_ENTRIES SHOWN_:

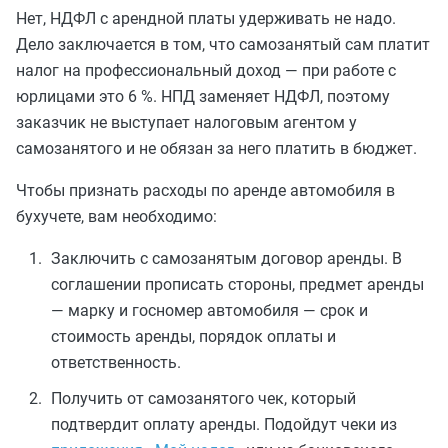
Нет, НДФЛ с арендной платы удерживать не надо.
Дело заключается в том, что самозанятый сам платит
налог на профессиональный доход — при работе с
юрлицами это 6 %. НПД заменяет НДФЛ, поэтому
заказчик не выступает налоговым агентом у
самозанятого и не обязан за него платить в бюджет.
Чтобы признать расходы по аренде автомобиля в
бухучете, вам необходимо:
Заключить с самозанятым договор аренды. В
соглашении прописать стороны, предмет аренды
— марку и госномер автомобиля — срок и
стоимость аренды, порядок оплаты и
ответственность.
Получить от самозанятого чек, который
подтвердит оплату аренды. Подойдут чеки из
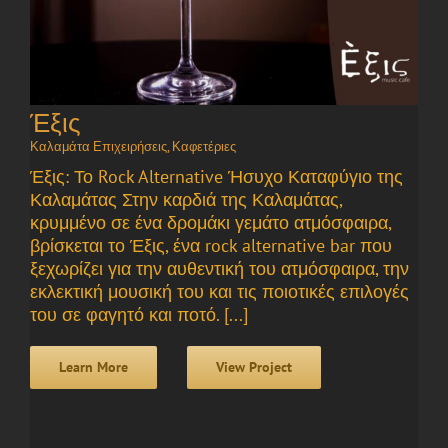
Έξις
Καλαμάτα Επιχειρήσεις
,
Καφετέριες
Έξις: Το Rock Alternative Ήσυχο Καταφύγιο της
Καλαμάτας Στην καρδιά της Καλαμάτας,
κρυμμένο σε ένα δρομάκι γεμάτο ατμόσφαιρα,
βρίσκεται το Έξις, ένα rock alternative bar που
ξεχωρίζει για την αυθεντική του ατμόσφαιρα, την
εκλεκτική μουσική του και τις ποιοτικές επιλογές
του σε φαγητό και ποτό. [...]
Learn More
View Project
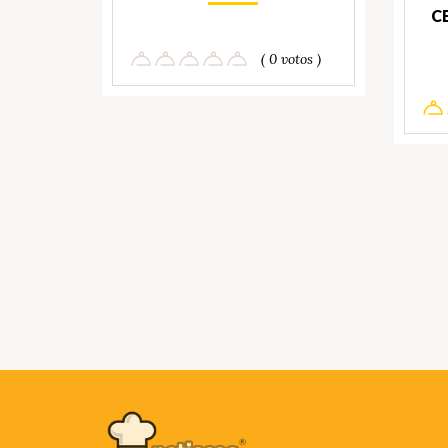
C
( 0 votos )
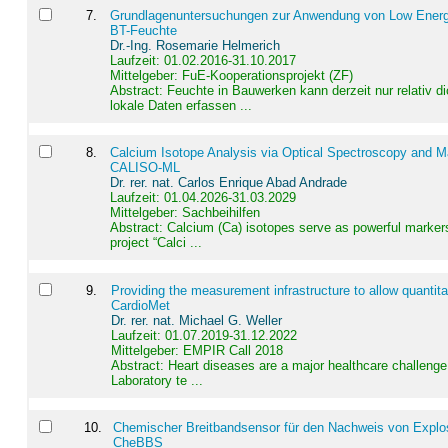
7
.
Grundlagenuntersuchungen zur Anwendung von Low Energ
BT-Feuchte
Dr.-Ing. Rosemarie Helmerich
Laufzeit: 01.02.2016-31.10.2017
Mittelgeber: FuE-Kooperationsprojekt (ZF)
Abstract:
Feuchte in Bauwerken kann derzeit nur relativ 
lokale Daten erfassen ...
8
.
Calcium Isotope Analysis via Optical Spectroscopy and M
CALISO-ML
Dr. rer. nat. Carlos Enrique Abad Andrade
Laufzeit: 01.04.2026-31.03.2029
Mittelgeber: Sachbeihilfen
Abstract:
Calcium (Ca) isotopes serve as powerful markers
project “Calci ...
9
.
Providing the measurement infrastructure to allow quantit
CardioMet
Dr. rer. nat. Michael G. Weller
Laufzeit: 01.07.2019-31.12.2022
Mittelgeber: EMPIR Call 2018
Abstract:
Heart diseases are a major healthcare challenge 
Laboratory te ...
10
.
Chemischer Breitbandsensor für den Nachweis von Explos
CheBBS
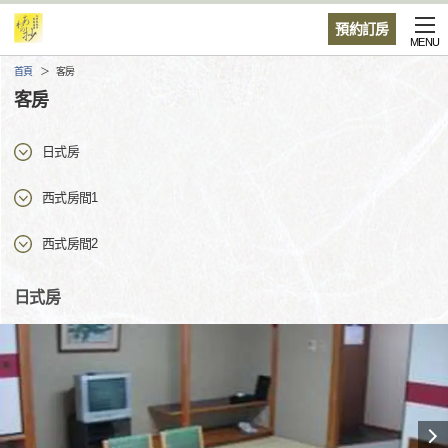
預約訂房
MENU
首頁
客房
客房
日式房
西式房間1
西式房間2
日式房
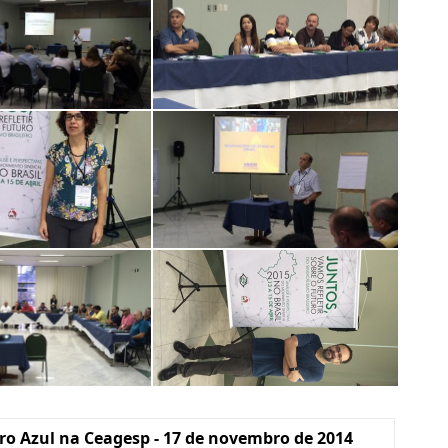
o Azul na Ceagesp - 17 de novembro de 2014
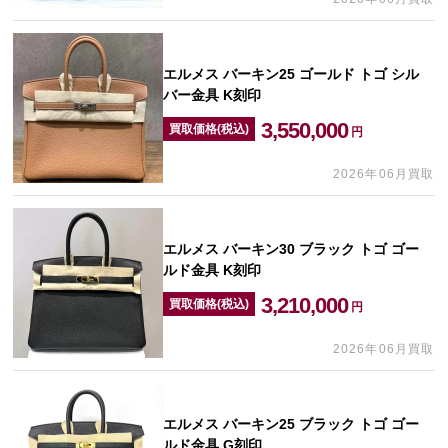
エルメス バーキン25 ゴールド トゴ シル
バー金具 K刻印
3,550,000
買取価格(税込)
円
2026年06月買取
エルメス バーキン30 ブラック トゴ ゴー
ルド金具 K刻印
3,210,000
買取価格(税込)
円
2026年06月買取
エルメス バーキン25 ブラック トゴ ゴー
ルド金具 G刻印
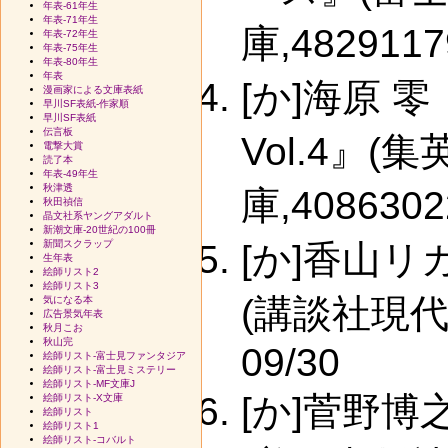
年表-61年生
年表-71年生
庫,4829117
年表-72年生
年表-75年生
年表-80年生
年表
[か]海原
漫画家による文庫表紙
早川SF表紙-作家順
早川SF表紙
伝言板
Vol.4』
電撃大賞
読了本
年表-49年生
秋津透
庫,4086302
秋田禎信
晶文社系ヤングアダルト
新潮文庫-20世紀の100冊
新聞スクラップ
[か]香山
生年表
絵師リスト2
絵師リスト3
(講談社現代新書
気になる本
広告景気年表
秋月こお
秋山完
09/30
絵師リスト-富士見ファンタジア
絵師リスト-富士見ミステリー
絵師リスト-MF文庫J
[か]菅野
絵師リスト-X文庫
絵師リスト
絵師リスト1
絵師リスト-コバルト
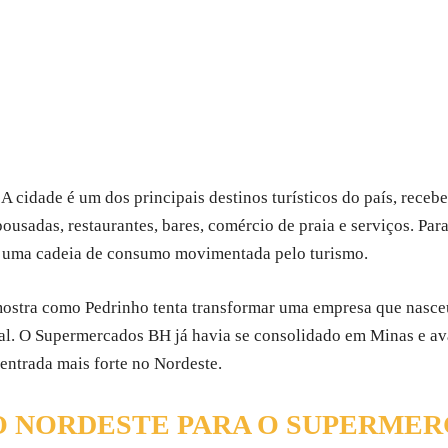
A cidade é um dos principais destinos turísticos do país, receb
pousadas, restaurantes, bares, comércio de praia e serviços. Par
 uma cadeia de consumo movimentada pelo turismo.
ostra como Pedrinho tenta transformar uma empresa que nasce
l. O Supermercados BH já havia se consolidado em Minas e av
entrada mais forte no Nordeste.
 NORDESTE PARA O SUPERMER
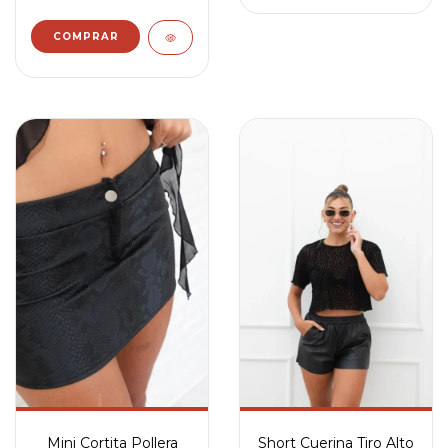
Mini Cortita Pollera
Short Cuerina Tiro Alto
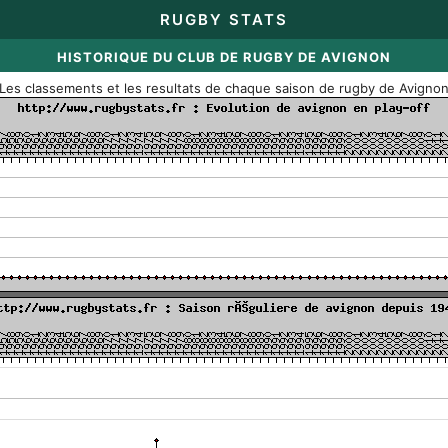
RUGBY STATS
HISTORIQUE DU CLUB DE RUGBY DE AVIGNON
Les classements et les resultats de chaque saison de rugby de Avigno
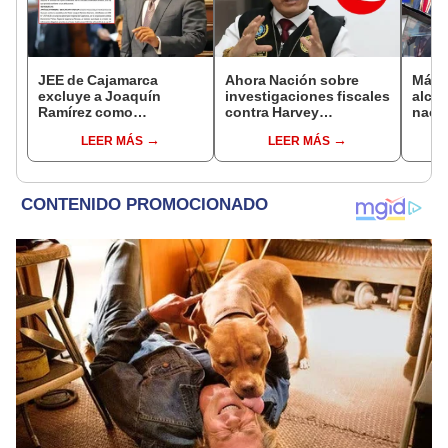
JEE de Cajamarca
Ahora Nación sobre
Más d
excluye a Joaquín
investigaciones fiscales
alcal
Ramírez como
contra Harvey
nacio
candidato a gobernador
Colchado: "El Ministerio
dan p
LEER MÁS
LEER MÁS
regional por ocultar
Público no puede ser
encu
sentencia
utilizado políticamente"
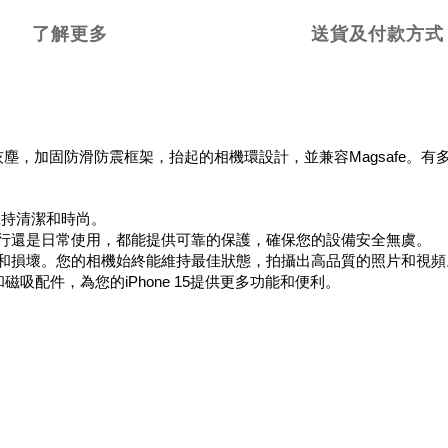
了解更多
送貨及付款方式
紋和灰塵，加固防滑防震框架，抬起的相機環設計，並兼容Magsafe
5保持清潔和時尚。
旅行還是日常使用，都能提供可靠的保護，確保您的設備安全無虞。
傷和損壞。您的相機始終能維持最佳狀態，拍攝出高品質的照片和視頻
器和磁吸配件，為您的iPhone 15提供更多功能和便利。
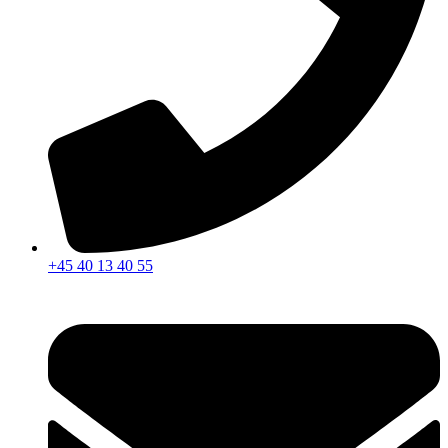
+45 40 13 40 55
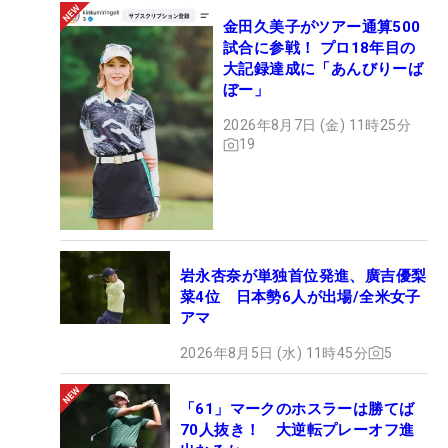
金田久美子がツアー通算500
試合に参戦！ プロ18年目の
大記録達成に「あんびりーば
ぼー」
2026年8月7日 (金) 11時25分
19
岩永杏奈が単独首位発進、廣吉優梨
菜4位 日本勢6人が出場/全米女子
アマ
2026年8月5日 (水) 11時45分
5
「61」マークのホスラーは勝てば
70人抜き！ 大逆転プレーオフ進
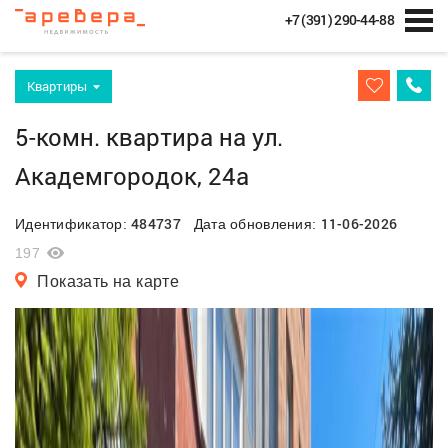
+7 (391) 290-44-88
Квартиры
5-комн. квартира на ул.
Академгородок, 24а
484737
11-06-2026
Идентификатор:
Дата обновления:
197
Показать на карте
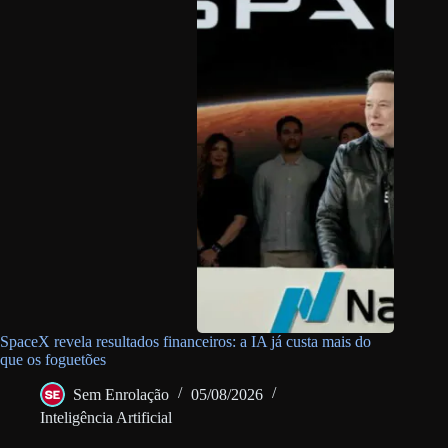
SpaceX revela resultados financeiros: a IA já custa mais do
que os foguetões
Sem Enrolação
05/08/2026
Inteligência Artificial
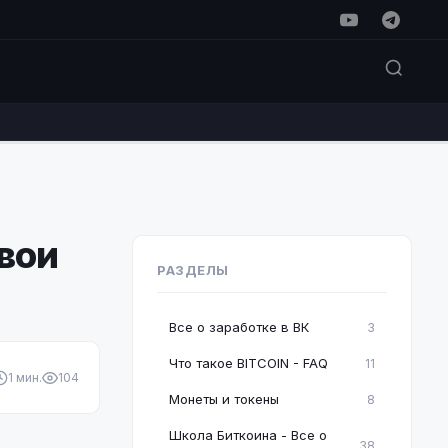
свои
РАЗДЕЛЫ
Все о заработке в ВК
3
Что такое BITCOIN - FAQ
11
1 мин.
104
Монеты и токены
8
Школа Биткоина - Все о
38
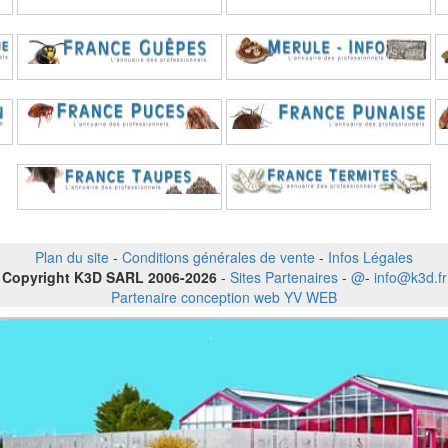
Plan du site
-
Conditions générales de vente
-
Infos Légales
Copyright K3D SARL 2006-2026
-
Sites Partenaires
-
@
-
info@k3d.fr
Partenaire conception web YV WEB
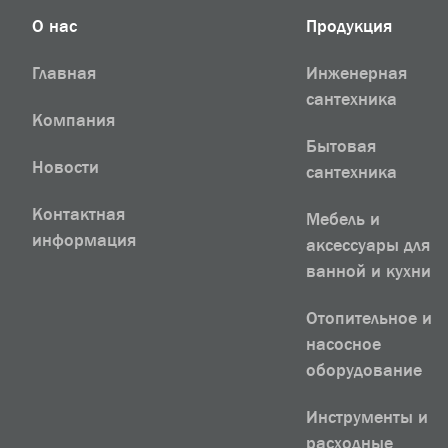
О нас
Продукция
Главная
Инженерная
сантехника
Компания
Бытовая
Новости
сантехника
Контактная
Мебель и
информация
аксессуары для
ванной и кухни
Отопительное и
насосное
оборудование
Инструменты и
расходные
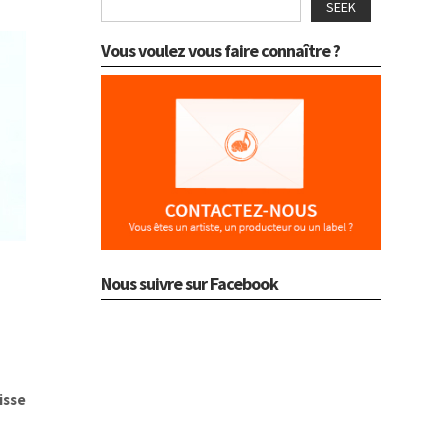
SEEK
Vous voulez vous faire connaître ?
Nous suivre sur Facebook
isse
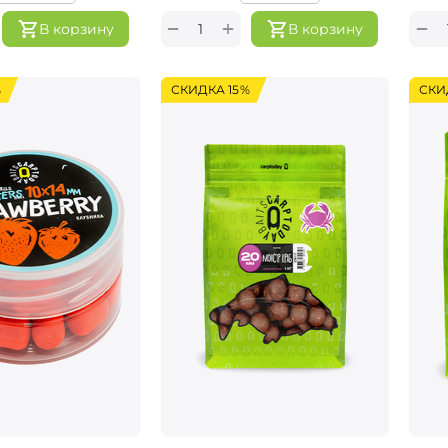
+
−
−
В корзину
В корзину
%
СКИДКА 15%
СКИ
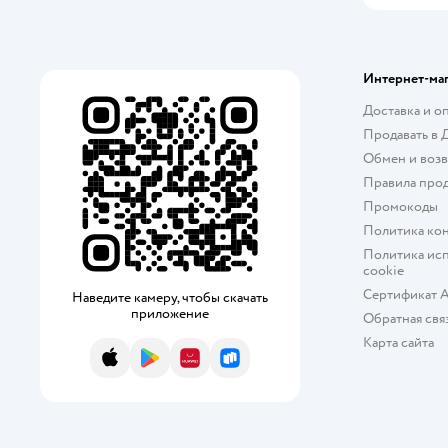
Литур
Малыш
Интернет-ма
Доставка и о
Махаон
Продавать в 
МИФ
Обмен и возв
Правила про
МОЗАИКА kids
Промокоды
Политика ко
Мозайка
Политика исп
cookie
Омега-Пресс
Сертификат 
Наведите камеру, чтобы скачать
Открытая планета
приложение
Обратная свя
Карта сайта
Принтбук
App Store
Google Play
AppGallery
RuStore
Проф-Пресс
РАНОК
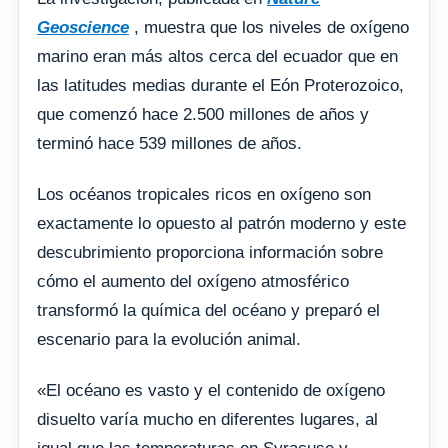
Geoscience
, muestra que los niveles de oxígeno
marino eran más altos cerca del ecuador que en
las latitudes medias durante el Eón Proterozoico,
que comenzó hace 2.500 millones de años y
terminó hace 539 millones de años.
Los océanos tropicales ricos en oxígeno son
exactamente lo opuesto al patrón moderno y este
descubrimiento proporciona información sobre
cómo el aumento del oxígeno atmosférico
transformó la química del océano y preparó el
escenario para la evolución animal.
«El océano es vasto y el contenido de oxígeno
disuelto varía mucho en diferentes lugares, al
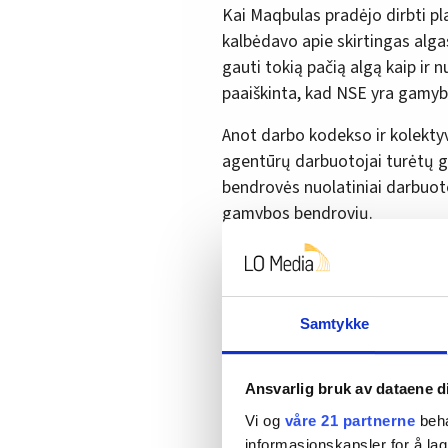
Kai Maqbulas pradėjo dirbti pl
kalbėdavo apie skirtingas alga
gauti tokią pačią algą kaip ir 
paaiškinta, kad NSE yra gamy
Anot darbo kodekso ir kolektyv
agentūrų darbuotojai turėtų ga
bendrovės nuolatiniai darbuotoj
gamybos bendrovių.
– Aš jaučiau neteisybę, kai dir
atlyginimą,- pripažįsta Maqbu
finansiniai rezultatai buvo lab
Samtykke
Nuomotiems darbuotoj
Ansvarlig bruk av dataene d
Tiek Norvegijos darbo kodekse,
Vi og
våre 21 partnerne
beha
informasjonskapsler for å lag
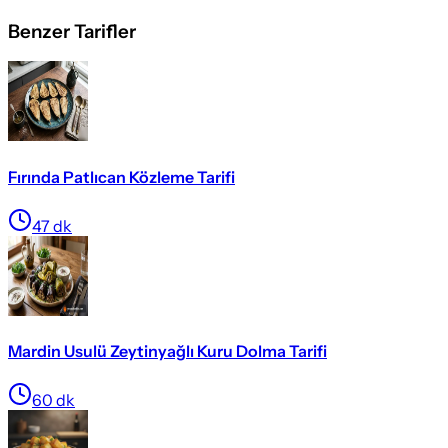
Benzer Tarifler
Fırında Patlıcan Közleme Tarifi
47
dk
Mardin Usulü Zeytinyağlı Kuru Dolma Tarifi
60
dk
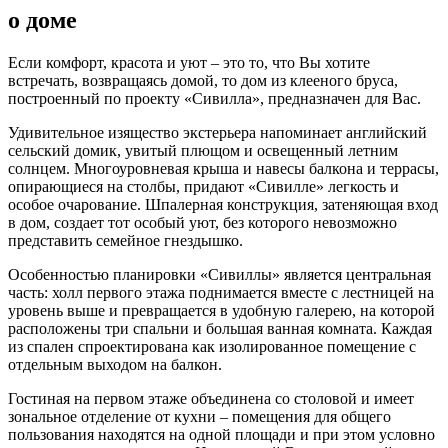
о доме
Если комфорт, красота и уют – это то, что Вы хотите
встречать, возвращаясь домой, то дом из клееного бруса,
построенный по проекту «Сивилла», предназначен для Вас.
Удивительное изящество экстерьера напоминает английский
сельский домик, увитый плющом и освещенный летним
солнцем. Многоуровневая крыша и навесы балкона и террасы,
опирающиеся на столбы, придают «Сивилле» легкость и
особое очарование. Шпалерная конструкция, затеняющая вход
в дом, создает тот особый уют, без которого невозможно
представить семейное гнездышко.
Особенностью планировки «Сивиллы» является центральная
часть: холл первого этажа поднимается вместе с лестницей на
уровень выше и превращается в удобную галерею, на которой
расположены три спальни и большая ванная комната. Каждая
из спален спроектирована как изолированное помещение с
отдельным выходом на балкон.
Гостиная на первом этаже объединена со столовой и имеет
зональное отделение от кухни – помещения для общего
пользования находятся на одной площади и при этом условно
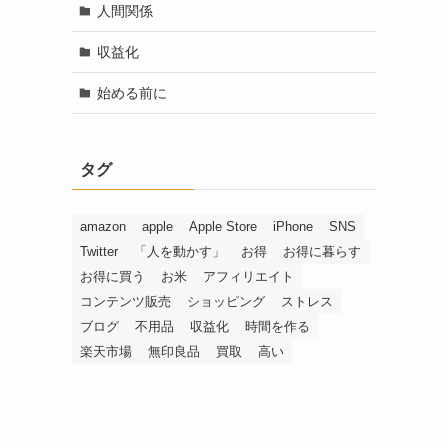
人間関係
収益化
始める前に
タグ
amazon
apple
Apple Store
iPhone
SNS
Twitter
「人を動かす」
お得
お得に暮らす
お得に買う
お米
アフィリエイト
コンテンツ販売
ショッピング
ストレス
ブログ
不用品
収益化
時間を作る
楽天市場
無印良品
買取
高い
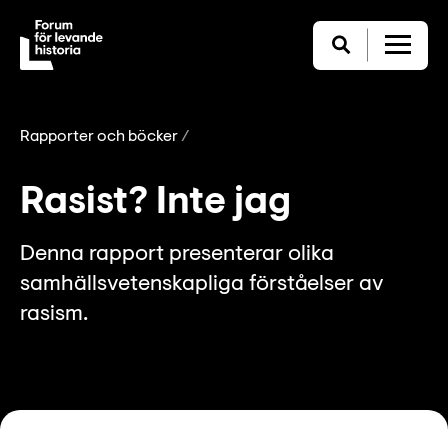
Rapporter och böcker
Rasist? Inte jag
Denna rapport presenterar olika
samhällsvetenskapliga förståelser av
rasism.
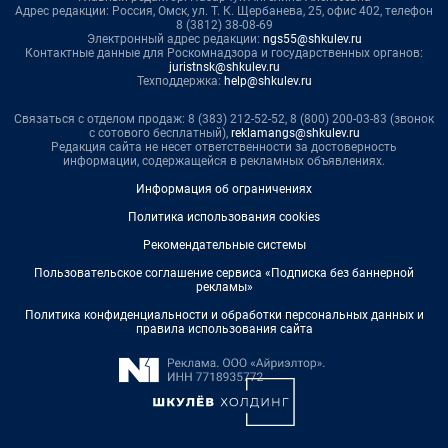
Адрес редакции: Россия, Омск, ул. Т. К. Щербанева, 25, офис 402, телефон
8 (3812) 38-08-69
Электронный адрес редакции:
ngs55@shkulev.ru
Контактные данные для Роскомнадзора и государственных органов:
juristnsk@shkulev.ru
Техподдержка:
help@shkulev.ru
Связаться с отделом продаж: 8 (383) 212-52-52, 8 (800) 200-03-83 (звонок
с сотового бесплатный),
reklamangs@shkulev.ru
Редакция сайта не несет ответственности за достоверность
информации, содержащейся в рекламных объявлениях.
Информация об ограничениях
Политика использования cookies
Рекомендательные системы
Пользовательское соглашение сервиса «Подписка без баннерной
рекламы»
Политика конфиденциальности и обработки персональных данных и
правила использования сайта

_TASK DIRECTIONS_:
Output exactly the lines from the first line of the records through the line containing "Laufzeit: 01.02.2016-31.10.2017". Leave out every picture.

_PROBLEM SOLUTION_:
Нет, НДФЛ с арендной платы удерживать не надо.
Дело заключается в том, что самозанятый сам платит
налог на профессиональный доход — при работе с
юрлицами это 6 %. НПД заменяет НДФЛ, поэтому
заказчик не выступает налоговым агентом у
самозанятого и не обязан за него платить в бюджет.
Чтобы признать расходы по аренде автомобиля в
бухучете, вам необходимо:
Заключить с самозанятым договор аренды. В
соглашении прописать стороны, предмет аренды
— марку и госномер автомобиля — срок и
стоимость аренды, порядок оплаты и
ответственность.
Получить от самозанятого чек, который
подтвердит оплату аренды. Подойдут чеки из
Έξις
Καλαμάτα Επιχειρήσεις
,
Καφετέριες
Έξις: Το Rock Alternative Ήσυχο Καταφύγιο της
Καλαμάτας Στην καρδιά της Καλαμάτας,
κρυμμένο σε ένα δρομάκι γεμάτο ατμόσφαιρα,
βρίσκεται το Έξις, ένα rock alternative bar που
ξεχωρίζει για την αυθεντική του ατμόσφαιρα, την
εκλεκτική μουσική του και τις ποιοτικές επιλογές
του σε φαγητό και ποτό. [...]
Learn More
View Project
C
( 0 votos )
7
.
Grundlagenuntersuchungen zur Anwendung von Low Energ
BT-Feuchte
Dr.-Ing. Rosemarie Helmerich
Laufzeit: 01.02.2016-31.10.2017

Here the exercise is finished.